South LA is set to change over the next 10 years as planners focus on development around a new subway line through the area. In the face of possible gentrification, how can a community art project deepen neighborhood identity and broaden access to local business? Our collaborative team chose payphones as sites for public intervention and transmedia storytelling tied to justice.

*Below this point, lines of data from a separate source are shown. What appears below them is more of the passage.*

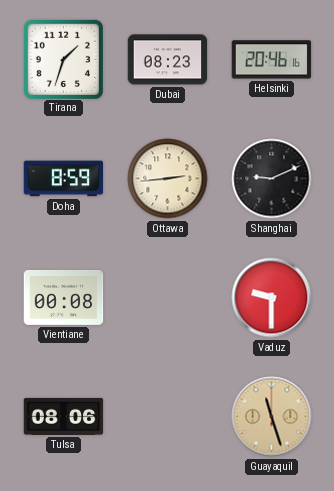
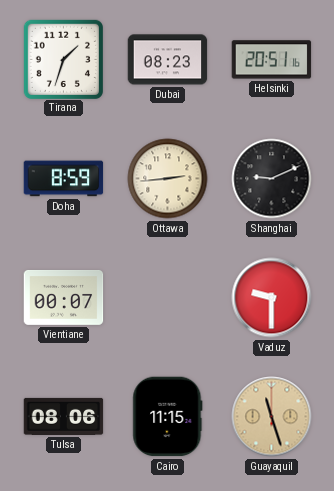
Helsinki: 20:46 -> 20:51
Vientiane: 00:08 -> 00:07
Cairo: none -> 11:15
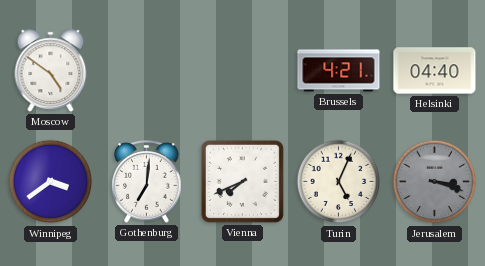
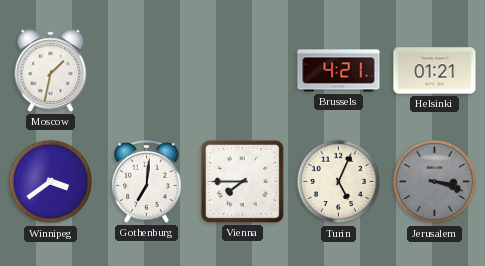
Moscow: 4:51 -> 1:32
Helsinki: 04:40 -> 01:21
Vienna: 7:41 -> 7:45
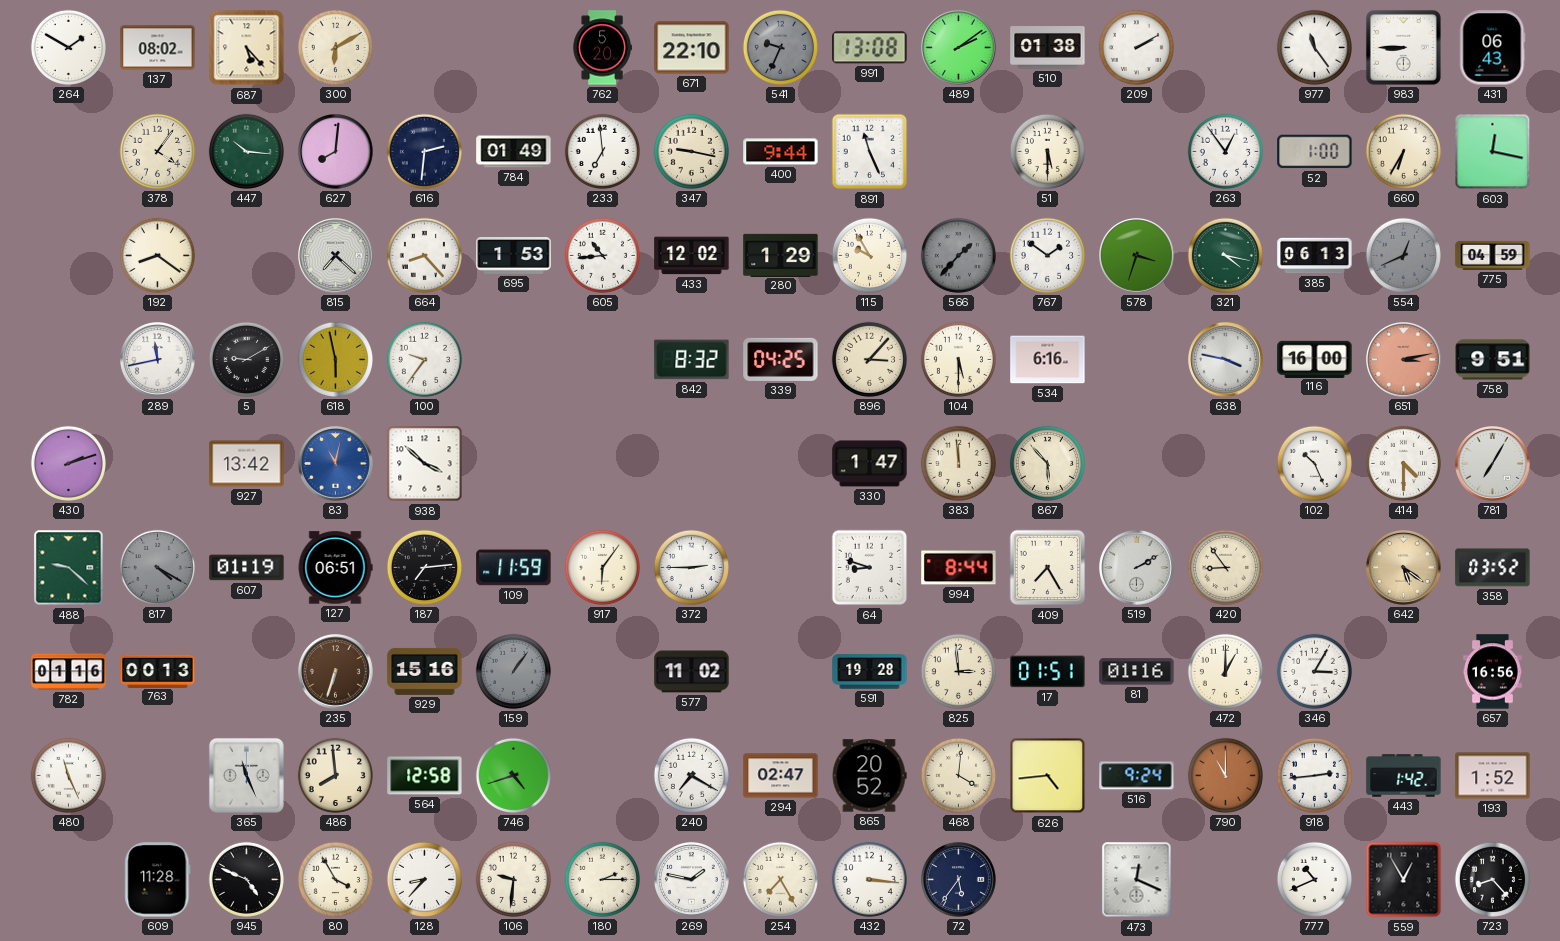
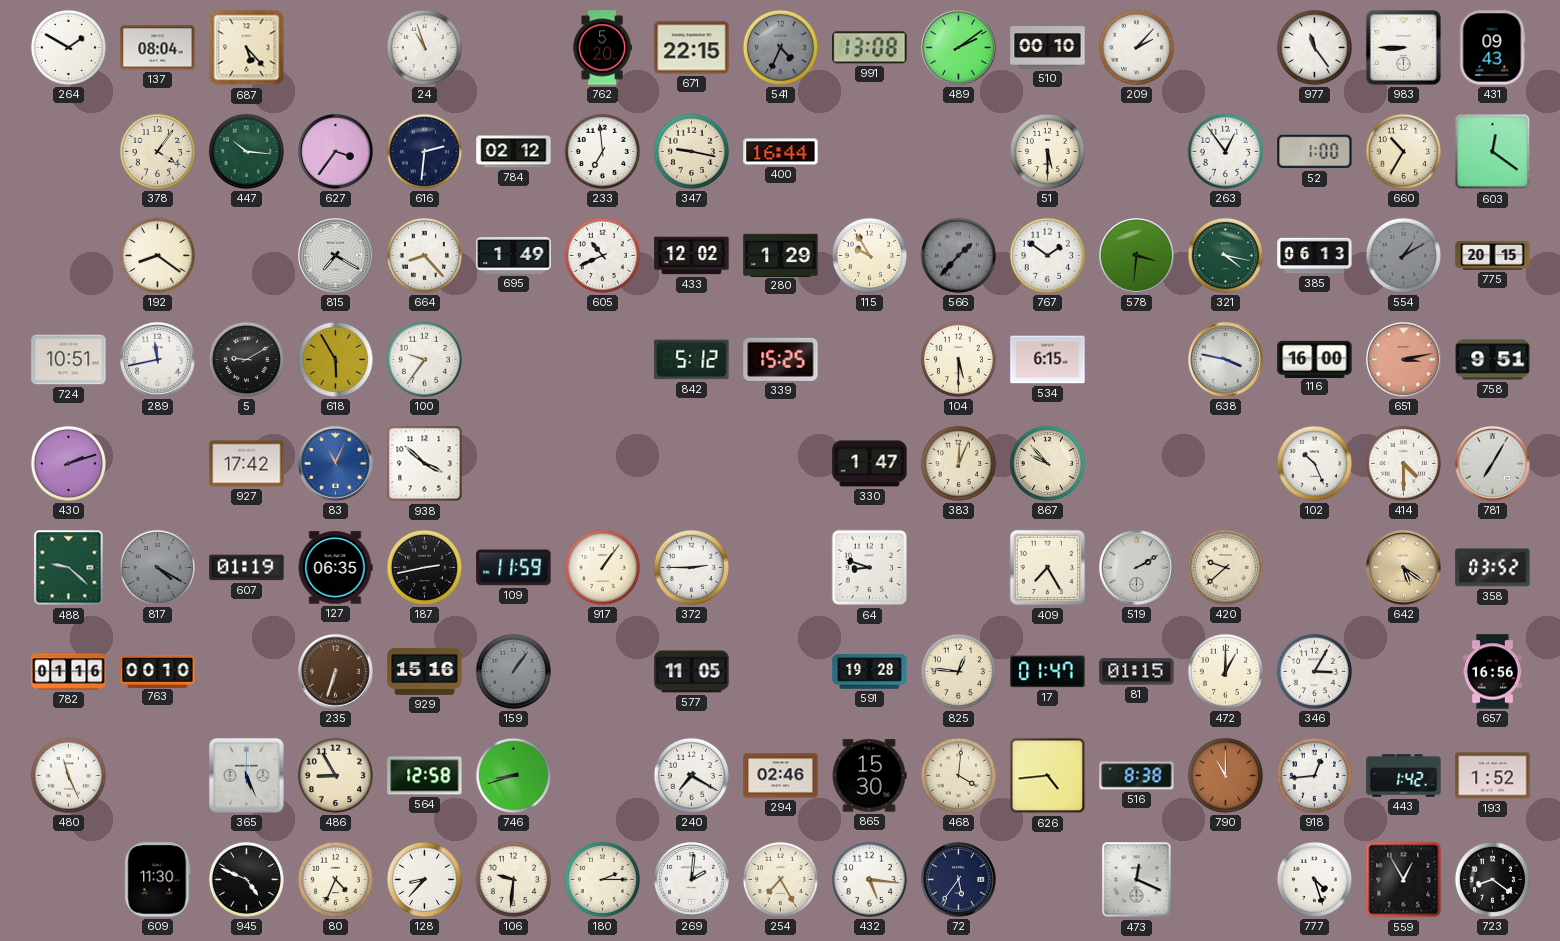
137: 08:02 -> 08:04
300: 6:10 -> none
24: none -> 10:57
671: 22:10 -> 22:15
541: 9:34 -> 4:34
510: 01:38 -> 00:10
209: 2:10 -> 2:07
431: 06:43 -> 09:43
627: 8:01 -> 3:36
784: 01:49 -> 02:12
400: 9:44 -> 16:44
891: 11:26 -> none
660: 6:35 -> 10:35
603: 12:17 -> 12:21
815: 7:22 -> 7:20
695: 1:53 -> 1:49
605: 10:44 -> 10:41
578: 3:33 -> 3:31
554: 12:41 -> 1:10
775: 04:59 -> 20:15
724: none -> 10:51
618: 5:58 -> 5:55
842: 8:32 -> 5:12
339: 04:25 -> 15:25
896: 3:07 -> none
534: 6:16 -> 6:15
927: 13:42 -> 17:42
83: 11:02 -> 11:04
383: 11:59 -> 12:04
867: 5:53 -> 9:53
127: 06:51 -> 06:35
187: 7:14 -> 2:43
917: 6:06 -> 1:06
994: 8:44 -> none
420: 8:54 -> 9:38
763: 00:13 -> 00:10
577: 11:02 -> 11:05
825: 2:59 -> 12:46
17: 01:51 -> 01:47
81: 01:16 -> 01:15
365: 11:26 -> 5:26
486: 7:59 -> 8:55
746: 4:42 -> 8:42
294: 02:47 -> 02:46
865: 20:52 -> 15:30
516: 9:24 -> 8:38
918: 2:44 -> 12:44
609: 11:28 -> 11:30
80: 3:55 -> 4:34
269: 1:47 -> 2:01
432: 3:16 -> 5:16
777: 10:41 -> 4:27
723: 8:23 -> 8:21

The Leimert Phone team is composed of students from USC and local artists from Leimert Park. Through a 5-week workshop participants formed 3 project groups to develop unique designs. The workshop used rapid-prototyping and playtesting to facilitate lo-fi transmedia designs to share stories and access local music, history, artwork, and business. Each group presented their work on April 6, 2013 to local residents, students, and a panel of expert community organizers. The groups’ presentations included concept videos, detailed design handouts, visual mockups, and a hardware demo.
Examples included a phone to play, download, and purchase tickets to local hip-hop acts. Other one sent you on a scavenger hunt to local businesses to collect stories and receive discounts. (Check out the group videos).
I worked with three others to help organize and run the project. The other organizers are Ben Caldwell (Kaos Network multimedia project in Leimert), François Bar (Professor at USC Annenberg Innovation Lab), and Ben Stokes (PhD student at USC AIL). After months of discussion we created a hybrid methodology based on our previous work and drawing from communications, cinema, game design, and community activism. Since we only had 5 weeks, we wanted a balanced system that allowed room for individual expression while rapidly producing group prototypes. The process of dialogue was important to develop relationships between community artists and students. Skill sets and knowledge were shared, as groups worked toward concrete goals and deliverables. The final result was a well tested and collaborative project that empowered participants to create innovative designs to resist gentrification and strengthen the community.
“Sankofa Says” is a place-based game that brings people together on the streets of Culver City as part of Indiecade 2014.
To succeed, players join flash rallies at local landmarks, make phone calls to answer riddles about local history, and tell truth from neighborhood fiction. Every adventure requires hitting the streets, meeting new people. Even locals will encounter a few surprises. With a little luck, you will discover strange cinema history, play with public art, and even help tell the story of Culver City yourself.
In 2013, LPC went to the Allied Media Conference in Detroit to run a workshop around re-designing payphones in other cities. Participants hailed from Detroit, NYC, Washington DC, and other cities.
Participants were split up in groups and used our signature mixture of rapid-prototyping and physical dramatizations to construct their designs. This video was made with former Annenberg journalist student Leila Dee Dougan.
On March 30, 2014 the Leimert Phone Company and our USC IML 404: Tactical Media class showcased their current projects as part of a “Pop-Up Plaza” at the Leimert Art Walk.
The ”Pop-UP Plaza” event was part of a larger process of applying to LADOT’s People St program to build a permanent pedestrian-only plaza in Leimert Park. With the help of LADOT, Ben Caldwell’s Kaos Network, and the local BID, the street was blocked off for the weekend and became a public forum for live performances, art workshops, and youth play spaces. The event was a great success, garnishing community support and feedback for the actual design of the space. In addition to public mapping tables, our class gained feedback on their designs that repurpose payphones, bus benches, public displays, newspaper boxes, and community gardens.